DAY 202 TUESDAY 5 FEBRUARY 2002
7.00 am
I put my pen down after a couple of hours of writing to switch on the
9.00 am
Two of the inmates who attended last night’s drugs counselling meeting are up on a ‘nicking’. Once the doctor has pronounced them fit, they will attend an adjudication chaired by Governor Leighton. One of them tested positive for cannabis on his latest MDT, and adds ruefully that he expects to be shipped out to a B-cat prison later today. Now I know why he hardly spoke at yesterday’s meeting. He also looks as if he didn’t sleep last night.
1.00 pm
The newspapers are full of stories about David Blunkett’s proposed prison reforms, which seem no more than common sense. Anyone with a non-custodial sentence for a non-violent first offence will be placed on immediate tagging, with weekend custody, and possibly having to report to a police station every evening. For lesser offences, they would be tagged immediately, with a curfew of 7 pm to 7 am.
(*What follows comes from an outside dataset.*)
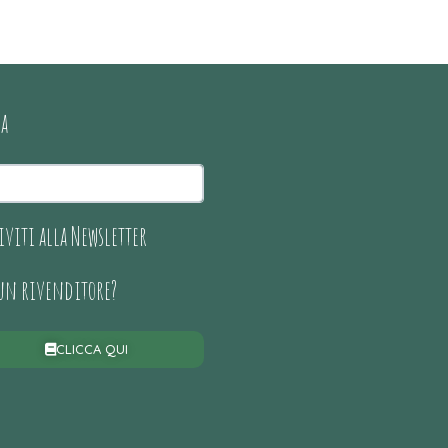
ca
iviti alla Newsletter
 un rivenditore?
CLICCA QUI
A second offence and they would be sent to prison.
As of 1 February, the prison population stood at 67,978 and the prediction is that already overcrowded prisons will be under additional pressure following Lord Chief Justice Woolf’s recent pronouncement on mobile phone muggers.
4.00 pm
Three more manuscripts arrive in the post today with letters asking if I could critique them. Four publishers have turned one down; another says his wife, who is his sternest critic, thinks it’s first class, and the final one seeks my advice on vanity publishers. [21]
4.20 pm
One of today’s inductees is a Mr T. Blair. He has been sentenced to six months for disturbing the peace, but with remission and tagging, expects to be released after only eight weeks. The other Mr T. Blair looks set to serve at least eight years.
4.37 pm
I still marvel at what prisoners will have the nerve to ask sister for. Today, one inmate has demanded a bottle of aftershave because he has a skin problem. I’m about to burst out laughing, when Linda hands him a bottle and he leaves without another word.
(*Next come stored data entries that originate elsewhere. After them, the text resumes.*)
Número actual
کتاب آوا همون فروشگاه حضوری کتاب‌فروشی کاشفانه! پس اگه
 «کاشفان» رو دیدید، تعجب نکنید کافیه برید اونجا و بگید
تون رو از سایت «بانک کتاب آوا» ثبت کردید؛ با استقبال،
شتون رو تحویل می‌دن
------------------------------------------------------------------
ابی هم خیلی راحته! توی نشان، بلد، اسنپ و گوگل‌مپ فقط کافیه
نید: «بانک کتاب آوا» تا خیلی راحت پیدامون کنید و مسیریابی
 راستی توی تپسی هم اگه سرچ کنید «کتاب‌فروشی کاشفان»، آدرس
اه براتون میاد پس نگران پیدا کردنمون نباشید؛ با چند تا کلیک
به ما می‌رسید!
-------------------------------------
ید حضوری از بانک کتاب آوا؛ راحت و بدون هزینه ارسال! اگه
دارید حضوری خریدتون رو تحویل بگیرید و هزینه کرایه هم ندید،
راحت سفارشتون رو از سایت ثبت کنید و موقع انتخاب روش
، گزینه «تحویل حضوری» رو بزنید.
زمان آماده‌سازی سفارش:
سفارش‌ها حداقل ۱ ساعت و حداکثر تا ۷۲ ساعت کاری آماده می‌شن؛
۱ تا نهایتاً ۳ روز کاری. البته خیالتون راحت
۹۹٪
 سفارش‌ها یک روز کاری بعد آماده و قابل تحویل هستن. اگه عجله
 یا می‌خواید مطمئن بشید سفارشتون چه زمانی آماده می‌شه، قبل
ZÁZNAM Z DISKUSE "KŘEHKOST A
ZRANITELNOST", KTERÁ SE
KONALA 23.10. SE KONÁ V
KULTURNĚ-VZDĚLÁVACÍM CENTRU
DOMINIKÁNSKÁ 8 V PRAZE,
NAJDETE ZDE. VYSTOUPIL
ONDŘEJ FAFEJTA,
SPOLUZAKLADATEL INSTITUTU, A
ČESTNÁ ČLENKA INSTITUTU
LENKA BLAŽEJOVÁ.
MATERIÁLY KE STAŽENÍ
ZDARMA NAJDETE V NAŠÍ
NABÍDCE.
‘Why can’t he buy one in the canteen?’ I ask.
‘You can’t buy aftershave in the canteen,’ Linda reminds me, ‘it contains alcohol, and several inmates would happily drink it.’
‘But you’ve just given…’
‘Non-alcoholic aftershave supplied especially for prison hospitals. On your day of release,’ Linda reminds me, ‘any prisoner can demand a free needle to inject himself with heroin, as well as a packet of condoms.’